Denn hier ist alles so schön

Berlin ist eine Reise wert, mit Koffer oder ohne, weil der schon längst an der Spree steht. Die Anziehungskraft währt nicht erst seit gestern, seit Mauerfall, Wiedervereinigung, dem Westberliner Barock, als Pop und (alternative) Politik die 70er bewegten, Subproletariat und Studenten in den Sixties „die Zone“ rockten. Aller Anfang ist schwer, Berlin begann mühsam, der Bär tapste Schritt für Schritt aus slawischem Sumpf: Spreeinsel, Cölln und Altberlin, Markgrafen und Kurfürsten, Preußenkönig, Gott mit uns, oh Kaiser! Dann aber Schlag auf Schlag: Groß-Berlin, Hauptstadt, ein Quantensprung, nach London und New-York auf einmal die drittgrößte Stadt der Welt. Die „Goldenen Zwanziger“, ein Hauch von Jazz, die Republik, nie ganz wahr. Endlich „Hauptstadt der Deutschen“, auf der „Weltbühne Berlin“ aber großes Gedränge, wachsende Klassenunterschiede und keine Antwort auf soziale Fragen. Der Rausch verflogen, die Sinfonie der Großstadt verklungen, in Krise, Armut und Überbevölkerung vom durchfallbraunen Einheitsdomino übernommen, die Welthauptstadt Germania im Größenwahn ersonnen: „1932 wagte man es schon nicht mehr so recht, wirklich lustig zu sein, schon gar nicht mehr im Fasching 1933, der in der Berliner Mords-Gaudi vom 30. Januar seinen Höhepunkt fand… am 27. Februar brannte der Reichstag, und schon erging am 28. die Verordnung zum Schutze von Volk und Staat, die den Ausnahmezustand verhängte. Der Zustand sollte gute zwölf Jahre dauern.“ Herbert Rosendorfers Deutsche Suite zwar in München gegeben, der Reigen hätte sich aber genau so gut in Berlin gedreht haben können. Es folgte die dunkelste Epoche, nicht ganz tausend Jahre lang wie hochgestapelt, nein, aus der kleinen blutrünstigen Episode der deutschen Geschichte ward Berlin rüde geweckt, dem Totentanz entronnen: zerstört, besetzt, blockiert, geteilt. Der nationale Größenwahn hatte sein Ende gefunden – in einem Alptraum mit Millionen von Toten.

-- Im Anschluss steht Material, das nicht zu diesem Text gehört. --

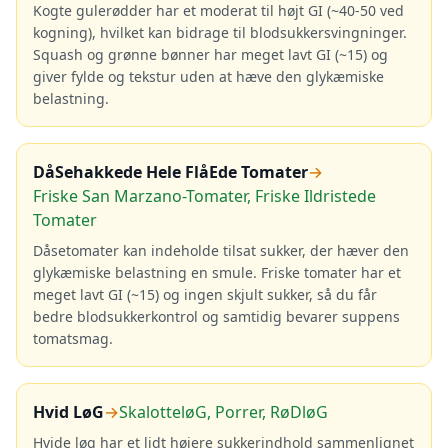
Kogte gulerødder har et moderat til højt GI (~40-50 ved
kogning), hvilket kan bidrage til blodsukkersvingninger.
Squash og grønne bønner har meget lavt GI (~15) og
giver fylde og tekstur uden at hæve den glykæmiske
belastning.
DåSehakkede Hele FlåEde Tomater
→
Friske San Marzano-Tomater, Friske Ildristede
Tomater
Dåsetomater kan indeholde tilsat sukker, der hæver den
glykæmiske belastning en smule. Friske tomater har et
meget lavt GI (~15) og ingen skjult sukker, så du får
bedre blodsukkerkontrol og samtidig bevarer suppens
tomatsmag.
Hvid LøG
→
SkalotteløG, Porrer, RøDløG
Hvide løg har et lidt højere sukkerindhold sammenlignet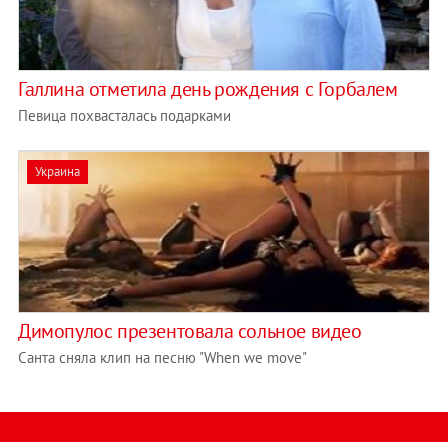
Галлина отметила день рождения с Горбалем
Певица похвасталась подарками
Украина
Димопулос презентовала сольное видео
Санта сняла клип на песню "When we move"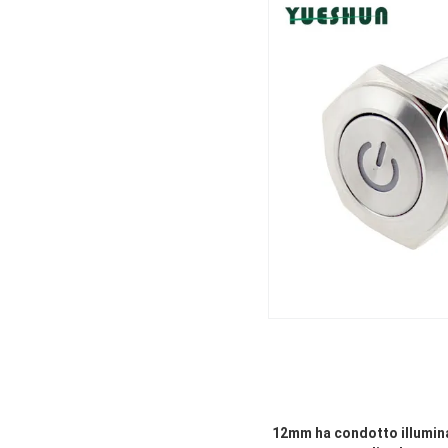
12mm ha condotto illumina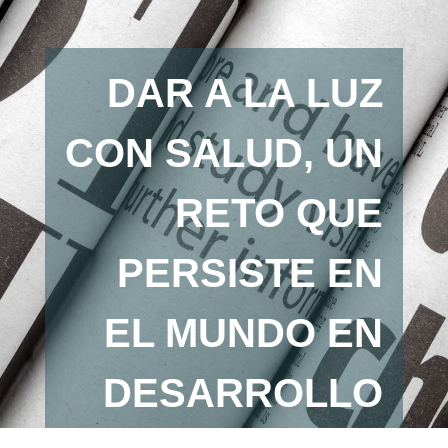
DAR A LA LUZ
CON SALUD, UN
RETO QUE
PERSISTE EN
EL MUNDO EN
DESARROLLO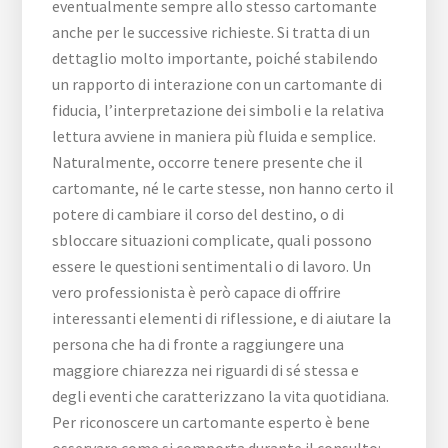
eventualmente sempre allo stesso cartomante
anche per le successive richieste. Si tratta di un
dettaglio molto importante, poiché stabilendo
un rapporto di interazione con un cartomante di
fiducia, l’interpretazione dei simboli e la relativa
lettura avviene in maniera più fluida e semplice.
Naturalmente, occorre tenere presente che il
cartomante, né le carte stesse, non hanno certo il
potere di cambiare il corso del destino, o di
sbloccare situazioni complicate, quali possono
essere le questioni sentimentali o di lavoro. Un
vero professionista è però capace di offrire
interessanti elementi di riflessione, e di aiutare la
persona che ha di fronte a raggiungere una
maggiore chiarezza nei riguardi di sé stessa e
degli eventi che caratterizzano la vita quotidiana.
Per riconoscere un cartomante esperto è bene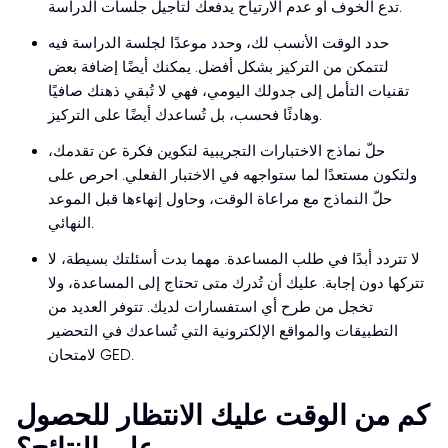
تدع الخوف أو عدم الارتياح يدفعك لتأجيل جلسات الدراسة.
حدد الوقت الأنسب لك، وحدد موعدًا لجلسة الدراسة فيه
لتتمكن من التركيز بشكل أفضل. يمكنك أيضًا إضافة بعض
تقنيات التأمل إلى جدولك اليومي، فهي لا تُبقي ذهنك صافيًا
وهادئًا فحسب، بل تُساعدك أيضًا على التركيز.
حلّ نماذج الاختبارات التجريبية لتكوين فكرة عن تقدمك،
ولتكون مستعدًا لما ستواجهه في الاختبار الفعلي. احرص على
حلّ النماذج مع مراعاة الوقت، وحاول إنهاءها قبل الموعد
النهائي.
لا تتردد أبدًا في طلب المساعدة. مهما بدت أسئلتك بسيطة، لا
تتركها دون إجابة. عليك أن تُدرك متى تحتاج إلى المساعدة، ولا
تخجل من طرح أي استفسارات لديك. تتوفر العديد من
التطبيقات والمواقع الإلكترونية التي تُساعدك في التحضير
لامتحان GED.
كم من الوقت عليك الانتظار للحصول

Umgeben von grausamster Historie, gesprengter Identität, von dunklen Mächten dahingerafft holt Berlin nun wieder Luft, lebt Schicht auf Schicht, beladen von deutscher Vergangenheit, im Spiegel zwischen gestern und heute. Die Gegenwart aber beschert BB erneut goldene Tagträume. Bauwerke, Museen und Ausstellungen locken Gäste aus aller Welt. Mit 3,5 Mio. Einwohnern ist Berlin auf 900 km² eine Metropole, so weit- und auch so weltläufig wie keine andere deutsche Stadt: mit Parks und Alleen, Theatern, Tempeln der Kunst und Musik, Boulevards, Läden , angesagten Shoppingadressen, vibrierender Clubkultur von Punk bis Ball-House. Wieder winkt ein Platz unter den ersten dreien, tourrealistisch gesehen und auf Europa begrenzt. Hinter London (50 Mio.) und Paris (35 Mio.) gilt Preußens Glanz und Gloria noch vor Rom (20 Mio.) als Touristenattraktion – ganz ohne britischen Cool, französisches Savoir-vivre, in vino veritas oder mediterranem Klima.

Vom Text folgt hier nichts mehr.